Do you remember Shakespeare’s Romeo and Juliet? Well, perhaps that storyline is not true, and Juliet did not kill herself. Perhaps Romeo Montague killed Juliet Capulet.  It was he, her soul mate and new husband, who committed a terrible crime. Romeo gave up Juliet to the hands of the Mercenaries, demons who seek to destroy love and separate soul mates. Juliet Immortal, a fantasy by Stacey Jay, retells the story of what happened between Shakespeare’s famous lovers.

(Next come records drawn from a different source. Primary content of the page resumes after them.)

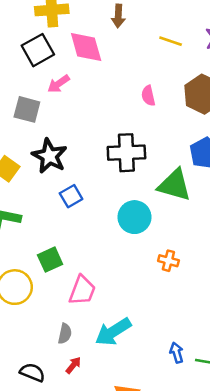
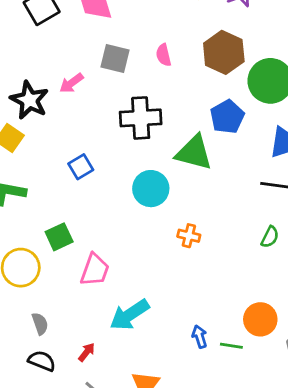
pink arrow: (59, 84) -> (71, 83), moved
gray square: (27, 109) -> (115, 59), moved
black star: (49, 156) -> (29, 100), moved
gray semicircle: (65, 334) -> (40, 324), moved, turned -30

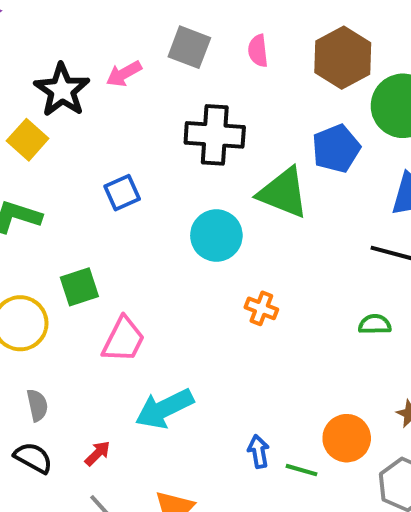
green semicircle: (270, 237) -> (375, 324), turned -125

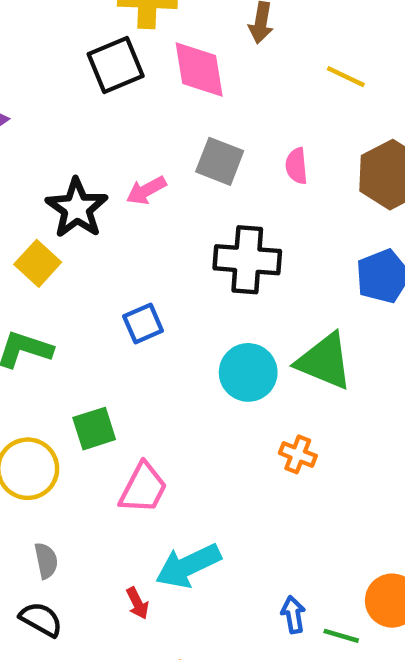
green triangle: (283, 193) -> (324, 361), moved
red arrow: (97, 453) -> (137, 603), moved, turned 108

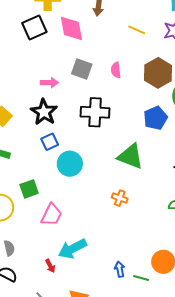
pink arrow: (146, 190) -> (49, 83), turned -150
black star: (77, 208) -> (44, 112), moved
cyan circle: (248, 372) -> (70, 164), moved

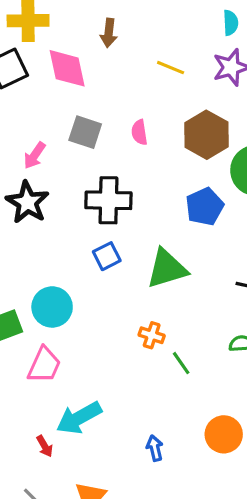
pink arrow: (49, 83) -> (35, 155), turned 126
blue square: (50, 142) -> (107, 256), moved
green triangle: (130, 156) -> (167, 269), turned -36
cyan circle: (70, 164) -> (52, 307), moved
green line: (141, 278) -> (181, 363), moved, turned 42

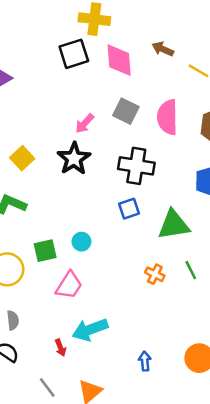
brown arrow: (109, 33) -> (163, 49), moved, turned 100
pink semicircle: (139, 132) -> (168, 117), size x1.8
cyan circle: (52, 307) -> (81, 242), size x0.6
green line: (181, 363) -> (191, 270), moved

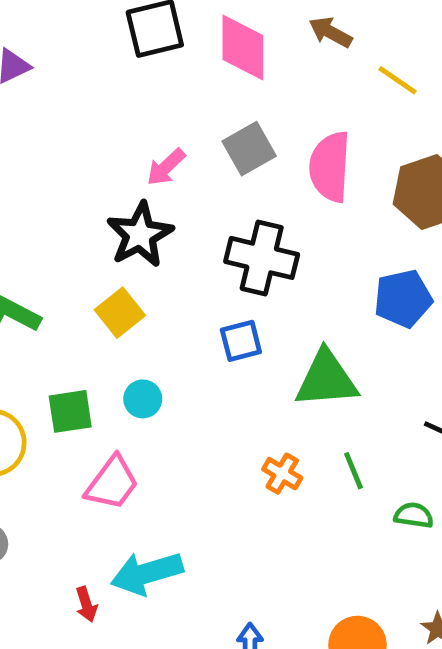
gray square: (126, 111) -> (249, 149), turned 30
yellow square: (22, 158) -> (120, 313), moved

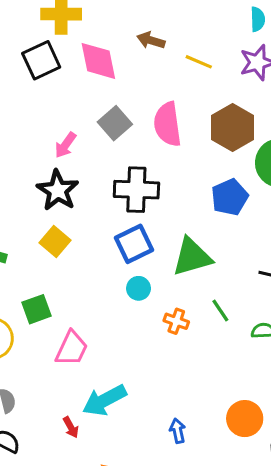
blue square: (241, 341) -> (134, 244), size x1.4
cyan circle: (143, 399) -> (139, 288), moved

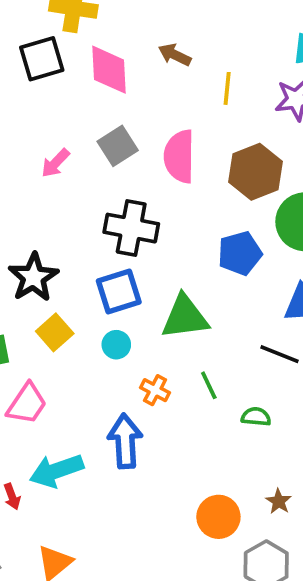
yellow line: (199, 62) -> (227, 88), turned 64
black star: (58, 190) -> (33, 277), moved
yellow square: (55, 242) -> (55, 332), moved
blue arrow: (178, 431) -> (125, 441), moved, size x1.8

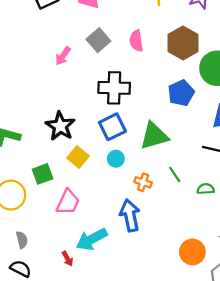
pink semicircle: (179, 156) -> (136, 41), size x0.7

Juliet has spent seven hundred years working for the Ambassadors of Light after Nurse, her Ambassador guide, saved her soul on the night Romeo killed her. At that moment, Juliet pledged allegiance to the Ambassadors’ cause, which is to bring soul mates together and make sure that their love blooms. She now spends much of her time in a dark mist, from which she is only taken out by the Ambassadors of Light to return to Earth, shift into a borrowed body, and assist soul mates. However, Romeo is working against her, and his allegiance to the Mercenaries makes Romeo and Juliet immortal enemies.

12/19/2011 - 3:30am
The Girls by Amy Goldman Koss

The Girls by Amy Goldman Koss takes a look into the lives of middle-school girls and the cliques that can rule their relationships. This novel uncovers the world of bullying by presenting a first-person view from each of the five girls involved in the lost friendship. Throughout the text Koss digs deep into the workings of bullying and also gives hope to those that might experience bullying themselves.

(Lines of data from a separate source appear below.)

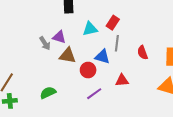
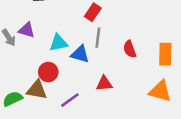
cyan triangle: (90, 29) -> (58, 43), moved
brown triangle: (67, 56) -> (37, 90), moved
red circle: (88, 70) -> (48, 72), moved

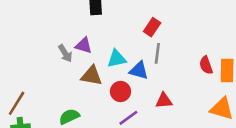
red semicircle: (130, 49) -> (206, 65), moved
red circle: (48, 72) -> (120, 92), moved
brown triangle: (37, 90) -> (92, 76), moved

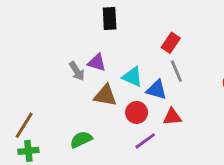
gray line: (157, 53) -> (176, 71), turned -30
cyan triangle: (117, 59) -> (132, 77), turned 36
red triangle: (164, 101) -> (172, 117), moved

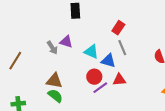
brown triangle: (105, 95) -> (54, 81), moved
brown line: (24, 125) -> (15, 61), moved
green semicircle: (81, 140) -> (55, 96), turned 63
purple line: (145, 141) -> (100, 88), moved

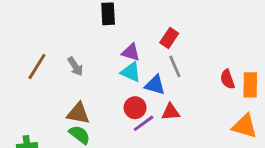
purple triangle: (66, 42) -> (131, 52), moved
brown line: (15, 61) -> (37, 66), moved

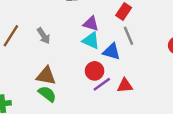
red triangle: (171, 112) -> (125, 85), moved

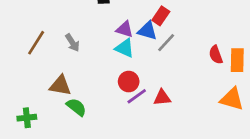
gray line: (128, 36) -> (166, 43), turned 66
blue triangle: (112, 51) -> (147, 31), moved
brown triangle: (46, 76) -> (60, 86), moved

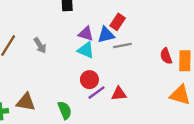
blue triangle: (147, 31) -> (106, 35), turned -30
gray line: (166, 43) -> (122, 45), turned 36
brown triangle: (60, 86) -> (26, 102), moved
green semicircle: (76, 107) -> (65, 110), moved, turned 30

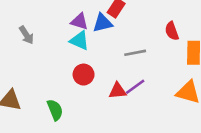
gray line: (122, 45) -> (135, 53), moved
red semicircle: (166, 56) -> (172, 31), moved
purple line: (97, 93) -> (135, 87), moved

Maya, Rene, Breanna, Darcy, and Candace have promised to be friends forever. But this all changes one day when Candace decides that Maya is no longer welcome to hang out with the girls. Maya is unaware of the girls’ change of heart. She calls to invite her friends to go to an amusement park with her, but for some reason none of the girls wants to go. She soon finds out that the others are having a party, and no one even thought to invite her. This wouldn't be such a big problem except for the fact that the five of them usually do everything together.

12/12/2011 - 3:30am
Phineas Gage: A Gruesome But True Story About Brain Science

Phineas Gage was truly a man with a hole in his head.  Phineas, a railroad construction foreman, was blasting rock near Cavendish, Vermont, in 1848 when a thirteen-pound iron rod was shot through his brain.  Miraculously, he survived to live another eleven years and become a textbook case in brain science.  

What an amazing story!  The pictures and illustrations add to the narrative, and the cover photograph of his skull is very thought-provoking.  Phineas Gage: A Gruesome But True Story, by John Fleischman, approaches Phineas’s life after the accident from a scientific and psychological viewpoint. Fleischman includes interviews with people who knew Gage before his accident as well as after and observed the changes in his behavior.  The author also presents notes from the doctors who treated him over the eleven years following his accident. It is an amazing story of survival and the resilience of the human brain. Who would have thought that anyone could have survived even a little while--let alone talk, walk and function after such an event?